Dataset entries
- - - -

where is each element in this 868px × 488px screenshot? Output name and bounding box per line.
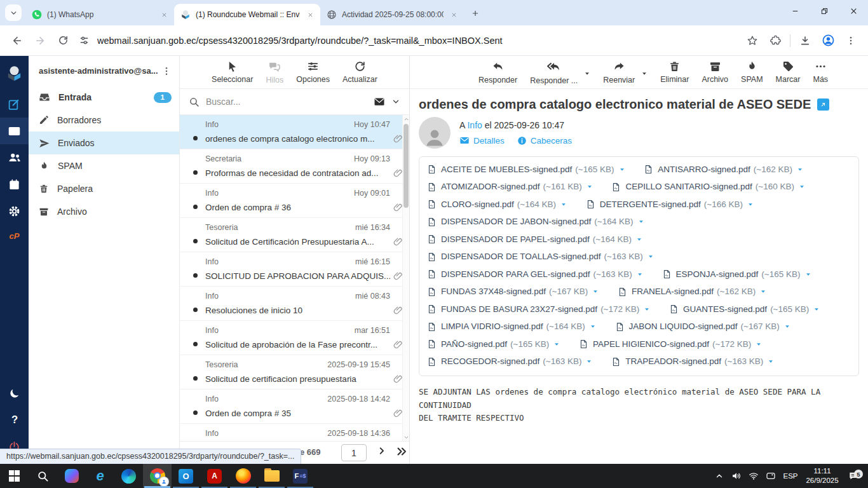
attachment-menu-caret-icon[interactable] (637, 271, 643, 278)
page-number-input[interactable] (341, 444, 367, 461)
attachment[interactable]: ESPONJA-signed.pdf (~165 KB) (662, 266, 811, 283)
headers-link[interactable]: Cabeceras (517, 136, 572, 146)
scrollbar-thumb[interactable] (403, 124, 409, 208)
taskbar-edge-button[interactable] (114, 464, 143, 488)
account-menu-button[interactable] (159, 64, 174, 79)
attachment-menu-caret-icon[interactable] (756, 341, 762, 348)
tab-whatsapp[interactable]: (1) WhatsApp (25, 4, 174, 25)
taskbar-chrome-button[interactable] (143, 464, 172, 488)
attachment[interactable]: PAÑO-signed.pdf (~165 KB) (427, 336, 560, 353)
bookmark-button[interactable] (742, 30, 763, 51)
scroll-up-icon[interactable] (403, 115, 409, 123)
message-row[interactable]: Info mié 08:43 Resoluciones de inicio 10 (180, 287, 409, 321)
close-window-button[interactable] (839, 0, 868, 22)
attachment[interactable]: JABON LIQUIDO-signed.pdf (~167 KB) (615, 318, 790, 336)
attachment-menu-caret-icon[interactable] (553, 341, 560, 348)
search-scope-icon[interactable] (374, 96, 385, 107)
notifications-button[interactable]: 5 (843, 471, 864, 481)
attachment-menu-caret-icon[interactable] (587, 184, 593, 190)
taskbar-firefox-button[interactable] (229, 464, 257, 488)
attachment-menu-caret-icon[interactable] (560, 201, 567, 208)
spam-button[interactable]: SPAM (741, 60, 763, 84)
tab-actividad[interactable]: Actividad 2025-09-25 08:00:00 (320, 4, 464, 25)
select-button[interactable]: Seleccionar (212, 60, 253, 84)
threads-button[interactable]: Hilos (266, 60, 283, 85)
dark-mode-button[interactable] (0, 380, 29, 407)
close-tab-icon[interactable] (159, 10, 169, 20)
delete-button[interactable]: Eliminar (660, 60, 689, 84)
network-button[interactable] (745, 471, 762, 481)
attachment[interactable]: DISPENSADOR PARA GEL-signed.pdf (~163 KB… (427, 266, 643, 283)
back-button[interactable] (6, 30, 28, 51)
folder-archivo[interactable]: Archivo (29, 200, 179, 223)
attachment-menu-caret-icon[interactable] (813, 306, 820, 313)
attachment[interactable]: FUNDAS DE BASURA 23X27-signed.pdf (~172 … (427, 301, 650, 318)
attachment[interactable]: CLORO-signed.pdf (~164 KB) (427, 196, 567, 213)
details-link[interactable]: Detalles (459, 135, 505, 146)
close-tab-icon[interactable] (305, 10, 315, 20)
attachment[interactable]: GUANTES-signed.pdf (~165 KB) (669, 301, 820, 318)
new-tab-button[interactable] (466, 4, 484, 22)
next-page-icon[interactable] (377, 446, 386, 456)
attachment[interactable]: CEPILLO SANITARIO-signed.pdf (~160 KB) (611, 179, 805, 196)
attachment-menu-caret-icon[interactable] (644, 306, 650, 313)
attachment[interactable]: LIMPIA VIDRIO-signed.pdf (~164 KB) (427, 318, 596, 336)
attachment-menu-caret-icon[interactable] (747, 201, 754, 208)
tab-search-button[interactable] (5, 4, 22, 21)
meet-now-button[interactable] (762, 471, 779, 481)
browser-menu-button[interactable] (840, 30, 862, 51)
attachment[interactable]: TRAPEADOR-signed.pdf (~163 KB) (611, 353, 774, 370)
rail-compose-button[interactable] (0, 91, 29, 118)
taskbar-ie-button[interactable]: e (86, 464, 114, 488)
attachment[interactable]: DISPENSADOR DE PAPEL-signed.pdf (~164 KB… (427, 231, 642, 248)
taskbar-acrobat-button[interactable]: A (200, 464, 229, 488)
attachment[interactable]: FRANELA-signed.pdf (~162 KB) (618, 283, 766, 301)
recipient-link[interactable]: Info (467, 120, 482, 130)
attachment[interactable]: ACEITE DE MUEBLES-signed.pdf (~165 KB) (427, 161, 625, 178)
scroll-down-icon[interactable] (403, 433, 409, 441)
refresh-button[interactable]: Actualizar (342, 60, 377, 84)
taskbar-search-button[interactable] (29, 464, 57, 488)
attachment-menu-caret-icon[interactable] (590, 323, 596, 330)
attachment[interactable]: DISPENSADOR DE TOALLAS-signed.pdf (~163 … (427, 248, 654, 266)
reply-button[interactable]: Responder (478, 60, 517, 85)
folder-papelera[interactable]: Papelera (29, 177, 179, 200)
hidden-icons-button[interactable] (710, 471, 728, 480)
attachment[interactable]: DISPENSADOR DE JABON-signed.pdf (~164 KB… (427, 214, 644, 231)
mark-button[interactable]: Marcar (776, 60, 801, 84)
message-row[interactable]: Info 2025-09-18 14:36 (180, 424, 409, 441)
attachment-menu-caret-icon[interactable] (619, 166, 625, 173)
search-input[interactable] (206, 97, 367, 107)
url-text[interactable]: webmail.sanjuan.gob.ec/cpsess4320018295/… (97, 36, 503, 46)
tab-roundcube[interactable]: (1) Roundcube Webmail :: Envia (174, 4, 320, 25)
attachment-menu-caret-icon[interactable] (797, 166, 803, 173)
message-row[interactable]: Info 2025-09-18 14:42 Orden de compra # … (180, 390, 409, 424)
attachment[interactable]: FUNDAS 37X48-signed.pdf (~167 KB) (427, 283, 599, 301)
rail-mail-button[interactable] (0, 118, 29, 144)
folder-enviados[interactable]: Enviados (29, 132, 179, 154)
close-tab-icon[interactable] (449, 10, 459, 20)
chevron-down-icon[interactable] (391, 97, 400, 106)
attachment[interactable]: DETERGENTE-signed.pdf (~166 KB) (586, 196, 754, 213)
attachment-menu-caret-icon[interactable] (784, 323, 790, 330)
folder-entrada[interactable]: Entrada 1 (29, 86, 179, 109)
cpanel-logo[interactable]: cP (10, 224, 20, 247)
forward-button[interactable]: Reenviar (603, 60, 635, 85)
reply-menu-caret-icon[interactable] (584, 71, 590, 77)
attachment-menu-caret-icon[interactable] (805, 271, 811, 278)
attachment-menu-caret-icon[interactable] (636, 236, 642, 243)
attachment-menu-caret-icon[interactable] (768, 358, 774, 365)
help-button[interactable] (0, 407, 29, 433)
message-row[interactable]: Info Hoy 09:01 Orden de compra # 36 (180, 184, 409, 218)
archive-button[interactable]: Archivo (702, 60, 728, 84)
message-row[interactable]: Info mié 16:15 SOLICITUD DE APROBACION P… (180, 252, 409, 287)
extensions-button[interactable] (764, 30, 786, 51)
taskbar-explorer-button[interactable] (257, 464, 286, 488)
downloads-button[interactable] (794, 30, 816, 51)
last-page-icon[interactable] (396, 446, 407, 457)
more-button[interactable]: Más (813, 60, 828, 84)
attachment-menu-caret-icon[interactable] (799, 184, 805, 190)
minimize-button[interactable] (780, 0, 810, 22)
folder-borradores[interactable]: Borradores (29, 109, 179, 132)
folder-spam[interactable]: SPAM (29, 154, 179, 177)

- - - -

> [What you are asked to do] Skipping any images, write out all the data exactly.

> [Result of the task]
where is each element in this 868px × 488px screenshot? Output name and bounding box per line.
attachment-menu-caret-icon[interactable] (637, 271, 643, 278)
page-number-input[interactable] (341, 444, 367, 461)
attachment[interactable]: ESPONJA-signed.pdf (~165 KB) (662, 266, 811, 283)
headers-link[interactable]: Cabeceras (517, 136, 572, 146)
scrollbar-thumb[interactable] (403, 124, 409, 208)
taskbar-edge-button[interactable] (114, 464, 143, 488)
account-menu-button[interactable] (159, 64, 174, 79)
attachment-menu-caret-icon[interactable] (756, 341, 762, 348)
tab-whatsapp[interactable]: (1) WhatsApp (25, 4, 174, 25)
taskbar-chrome-button[interactable] (143, 464, 172, 488)
attachment[interactable]: PAÑO-signed.pdf (~165 KB) (427, 336, 560, 353)
bookmark-button[interactable] (742, 30, 763, 51)
scroll-up-icon[interactable] (403, 115, 409, 123)
message-row[interactable]: Info mié 08:43 Resoluciones de inicio 10 (180, 287, 409, 321)
close-window-button[interactable] (839, 0, 868, 22)
attachment[interactable]: JABON LIQUIDO-signed.pdf (~167 KB) (615, 318, 790, 336)
attachment-menu-caret-icon[interactable] (553, 341, 560, 348)
search-scope-icon[interactable] (374, 96, 385, 107)
notifications-button[interactable]: 5 (843, 471, 864, 481)
attachment-menu-caret-icon[interactable] (587, 184, 593, 190)
taskbar-firefox-button[interactable] (229, 464, 257, 488)
attachment-menu-caret-icon[interactable] (560, 201, 567, 208)
spam-button[interactable]: SPAM (741, 60, 763, 84)
tab-actividad[interactable]: Actividad 2025-09-25 08:00:00 (320, 4, 464, 25)
select-button[interactable]: Seleccionar (212, 60, 253, 84)
threads-button[interactable]: Hilos (266, 60, 283, 85)
dark-mode-button[interactable] (0, 380, 29, 407)
close-tab-icon[interactable] (159, 10, 169, 20)
delete-button[interactable]: Eliminar (660, 60, 689, 84)
network-button[interactable] (745, 471, 762, 481)
attachment[interactable]: DISPENSADOR PARA GEL-signed.pdf (~163 KB… (427, 266, 643, 283)
back-button[interactable] (6, 30, 28, 51)
folder-archivo[interactable]: Archivo (29, 200, 179, 223)
attachment-menu-caret-icon[interactable] (813, 306, 820, 313)
attachment[interactable]: FUNDAS DE BASURA 23X27-signed.pdf (~172 … (427, 301, 650, 318)
attachment[interactable]: CLORO-signed.pdf (~164 KB) (427, 196, 567, 213)
details-link[interactable]: Detalles (459, 135, 505, 146)
close-tab-icon[interactable] (305, 10, 315, 20)
attachment[interactable]: GUANTES-signed.pdf (~165 KB) (669, 301, 820, 318)
new-tab-button[interactable] (466, 4, 484, 22)
next-page-icon[interactable] (377, 446, 386, 456)
attachment[interactable]: CEPILLO SANITARIO-signed.pdf (~160 KB) (611, 179, 805, 196)
attachment-menu-caret-icon[interactable] (644, 306, 650, 313)
attachment[interactable]: LIMPIA VIDRIO-signed.pdf (~164 KB) (427, 318, 596, 336)
attachment-menu-caret-icon[interactable] (747, 201, 754, 208)
tab-search-button[interactable] (5, 4, 22, 21)
meet-now-button[interactable] (762, 471, 779, 481)
browser-menu-button[interactable] (840, 30, 862, 51)
attachment[interactable]: TRAPEADOR-signed.pdf (~163 KB) (611, 353, 774, 370)
rail-compose-button[interactable] (0, 91, 29, 118)
taskbar-ie-button[interactable]: e (86, 464, 114, 488)
attachment[interactable]: DISPENSADOR DE PAPEL-signed.pdf (~164 KB… (427, 231, 642, 248)
taskbar-acrobat-button[interactable]: A (200, 464, 229, 488)
attachment[interactable]: FRANELA-signed.pdf (~162 KB) (618, 283, 766, 301)
recipient-link[interactable]: Info (467, 120, 482, 130)
attachment[interactable]: ACEITE DE MUEBLES-signed.pdf (~165 KB) (427, 161, 625, 178)
scroll-down-icon[interactable] (403, 433, 409, 441)
refresh-button[interactable]: Actualizar (342, 60, 377, 84)
taskbar-search-button[interactable] (29, 464, 57, 488)
attachment-menu-caret-icon[interactable] (590, 323, 596, 330)
attachment[interactable]: DISPENSADOR DE TOALLAS-signed.pdf (~163 … (427, 248, 654, 266)
reply-button[interactable]: Responder (478, 60, 517, 85)
folder-papelera[interactable]: Papelera (29, 177, 179, 200)
hidden-icons-button[interactable] (710, 471, 728, 480)
attachment[interactable]: DISPENSADOR DE JABON-signed.pdf (~164 KB… (427, 214, 644, 231)
mark-button[interactable]: Marcar (776, 60, 801, 84)
message-row[interactable]: Info 2025-09-18 14:36 (180, 424, 409, 441)
attachment-menu-caret-icon[interactable] (619, 166, 625, 173)
search-input[interactable] (206, 97, 367, 107)
url-text[interactable]: webmail.sanjuan.gob.ec/cpsess4320018295/… (97, 36, 503, 46)
tab-roundcube[interactable]: (1) Roundcube Webmail :: Envia (174, 4, 320, 25)
attachment-menu-caret-icon[interactable] (797, 166, 803, 173)
message-row[interactable]: Info 2025-09-18 14:42 Orden de compra # … (180, 390, 409, 424)
attachment[interactable]: FUNDAS 37X48-signed.pdf (~167 KB) (427, 283, 599, 301)
rail-mail-button[interactable] (0, 118, 29, 144)
folder-enviados[interactable]: Enviados (29, 132, 179, 154)
close-tab-icon[interactable] (449, 10, 459, 20)
chevron-down-icon[interactable] (391, 97, 400, 106)
attachment[interactable]: DETERGENTE-signed.pdf (~166 KB) (586, 196, 754, 213)
attachment-menu-caret-icon[interactable] (784, 323, 790, 330)
folder-entrada[interactable]: Entrada 1 (29, 86, 179, 109)
cpanel-logo[interactable]: cP (10, 224, 20, 247)
forward-button[interactable]: Reenviar (603, 60, 635, 85)
reply-menu-caret-icon[interactable] (584, 71, 590, 77)
attachment-menu-caret-icon[interactable] (805, 271, 811, 278)
attachment-menu-caret-icon[interactable] (636, 236, 642, 243)
attachment-menu-caret-icon[interactable] (768, 358, 774, 365)
help-button[interactable] (0, 407, 29, 433)
message-row[interactable]: Info Hoy 09:01 Orden de compra # 36 (180, 184, 409, 218)
archive-button[interactable]: Archivo (702, 60, 728, 84)
message-row[interactable]: Info mié 16:15 SOLICITUD DE APROBACION P… (180, 252, 409, 287)
extensions-button[interactable] (764, 30, 786, 51)
taskbar-explorer-button[interactable] (257, 464, 286, 488)
downloads-button[interactable] (794, 30, 816, 51)
last-page-icon[interactable] (396, 446, 407, 457)
more-button[interactable]: Más (813, 60, 828, 84)
attachment-menu-caret-icon[interactable] (799, 184, 805, 190)
minimize-button[interactable] (780, 0, 810, 22)
folder-borradores[interactable]: Borradores (29, 109, 179, 132)
folder-spam[interactable]: SPAM (29, 154, 179, 177)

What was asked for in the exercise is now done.